Curr Opin Infect Dis. 2020;33(5):404-410. 

In This Article

Abstract and Introduction


Purpose of Review: Focusing on the key developments since January 2019, this review aims to inform policymakers and clinical practitioners on the latest on evolving global polio epidemiology and scientific advancements to guide strategies for eradication.

Recent Findings: An upsurge in wild poliovirus type 1 cases in Pakistan and Afghanistan and an expansion of type 2 circulating vaccine-derived poliovirus transmission in multiple countries threaten the remarkable progress made over past several decades by the global eradication program. These challenges have also spurred innovation on multiple fronts, including earlier detection, enhanced environmental surveillance and safer and more affordable vaccine options.

Summary: A concerted effort to adapt program strategies to address context-specific challenges and continued focus on innovations to enhance detection and response capabilities will be the key to achieve and sustain eradication of all types of polioviruses.


Four decades since its certification of eradication, smallpox remains the only human disease to be eradicated. Two decades from its original target date, polio eradication continues to remain enticingly close to the finish line. The overall disease incidence of polio has been reduced by 99.9% from the time the global polio eradication initiative (GPEI) was launched in 1988. Two of the three wild types of polio have been certified eradicated, with only wild polio virus type 1 (WPV1) circulating in two countries – Pakistan and Afghanistan.[1] However, WPV1 transmission in these two countries intensified in recent years, with number of paralyzed children from WPV1 five times higher in 2019 compared with 2018, a concerning setback from the consistent decline in disease incidence over the past decade (Figure 1). In addition, circulating vaccine-derived poliovirus (cVDPV) transmission is rapidly spreading with outbreaks reported from nearly 20 countries from four different WHO Regions (African, Eastern Mediterranean, South-east Asian, and Western Pacific) (Figure 2).[2,3] Moreover, the coronavirus disease-2019 (COVID-19) pandemic has resulted in temporary suspension of supplementary immunization activities (SIAs) in polio-infected countries since early 2020 leading to a heightened risk of further spread of poliovirus in the coming months.[4]

Figure 1.

(a) Use of different oral poliovirus vaccines in outbreak response over time. (b) Incidence of poliomyelitis cases from wild poliovirus and circulating vaccine-derived poliovirus, January 2000 – June 2020. *Cases for 2020 are those in the period 01 January to 01 June only. Data as of 03 June 2020. bOPV, bivalent oral polio vaccines; mOPV, monovalent OPV; nOPV, novel OPV; tOPV, trivalent OPV.

Figure 2.

Countries with reported poliomyelitis cases from wild poliovirus and circulating vaccine-derived poliovirus, 01 January 2019 – 01 June 2020. Data as of 03 June 2020.

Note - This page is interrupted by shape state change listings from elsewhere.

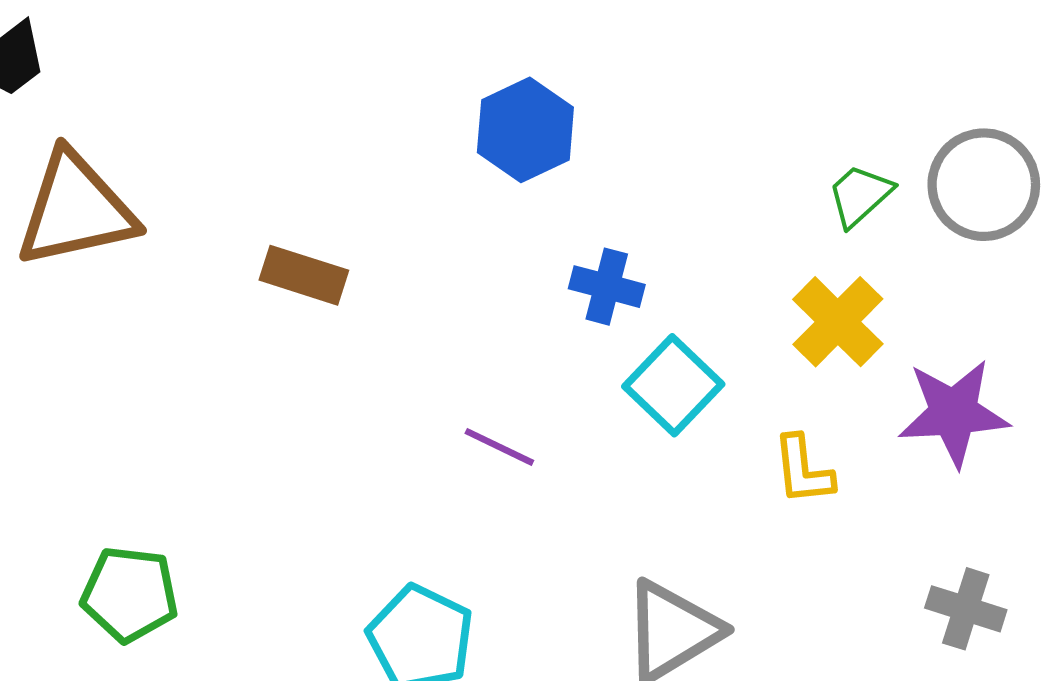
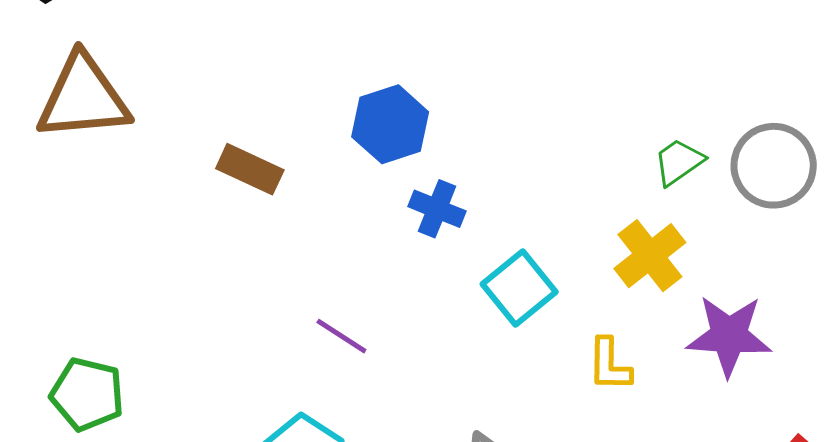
blue hexagon: (525, 130) -> (390, 124), moved
blue cross: (607, 287) -> (437, 209), moved
purple line: (499, 447) -> (341, 336), moved

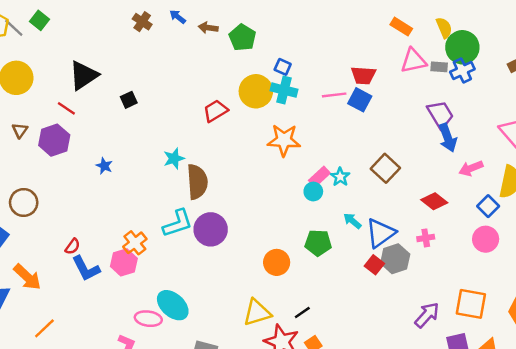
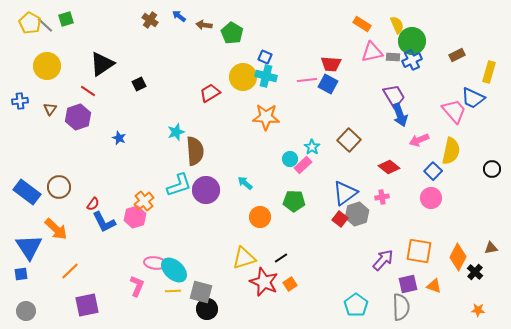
green square: (40, 20) -> (66, 19), turned 35
pink rectangle: (319, 177) -> (303, 165), moved
brown circle: (24, 202) -> (59, 187), moved
cyan arrow: (352, 221) -> (245, 183), moved
cyan ellipse: (173, 305) -> (174, 270), moved

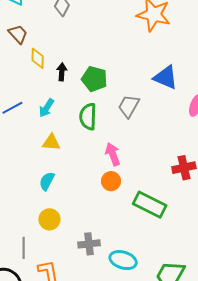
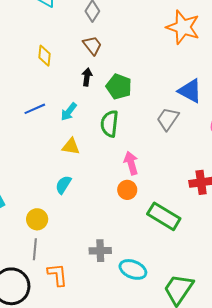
brown trapezoid: (18, 34) -> (92, 45), moved
yellow diamond: (38, 58) -> (45, 56), moved
gray trapezoid: (129, 106) -> (168, 119), moved
yellow circle: (49, 219) -> (37, 219), moved

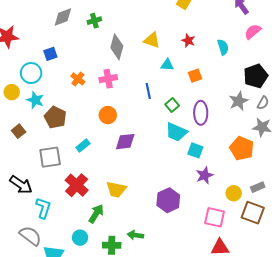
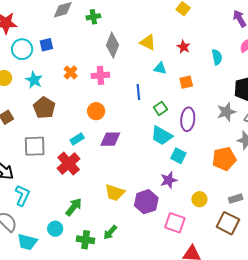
cyan circle: (31, 73) -> (22, 49), moved
cyan star: (35, 100) -> (34, 80), moved
cyan rectangle: (83, 145) -> (77, 139), moved
orange pentagon: (242, 148) -> (224, 159), turned 30
purple star: (205, 175) -> (169, 180), moved
red cross: (77, 185) -> (69, 163), moved
yellow trapezoid: (116, 189) -> (115, 193), moved
yellow circle: (234, 193) -> (199, 199), moved
pink square: (215, 217) -> (175, 223), moved
green arrow: (135, 235) -> (110, 232), turned -63

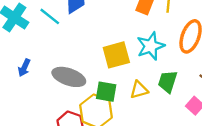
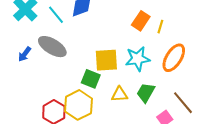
gray ellipse: (69, 77) -> (52, 47), moved
green square: (106, 92) -> (91, 79), moved

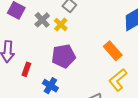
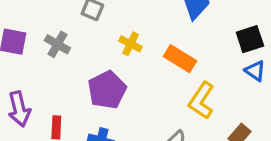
yellow cross: (61, 25) -> (131, 44), moved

On the basis of the evolving global epidemiologic situation, the current focus for achieving and sustaining eradication is centered on a few strategic priorities, which include: improving quality of outbreak response; accelerating development of vaccines that have less risk of reversion to neurovirulence; enhancing surveillance scope and efficiency; and strengthening routine immunization activities.[5] In this review, we summarize the most recent advances on these fronts for a clear understanding of the current challenges and potential solutions to direct the final phase of polio eradication.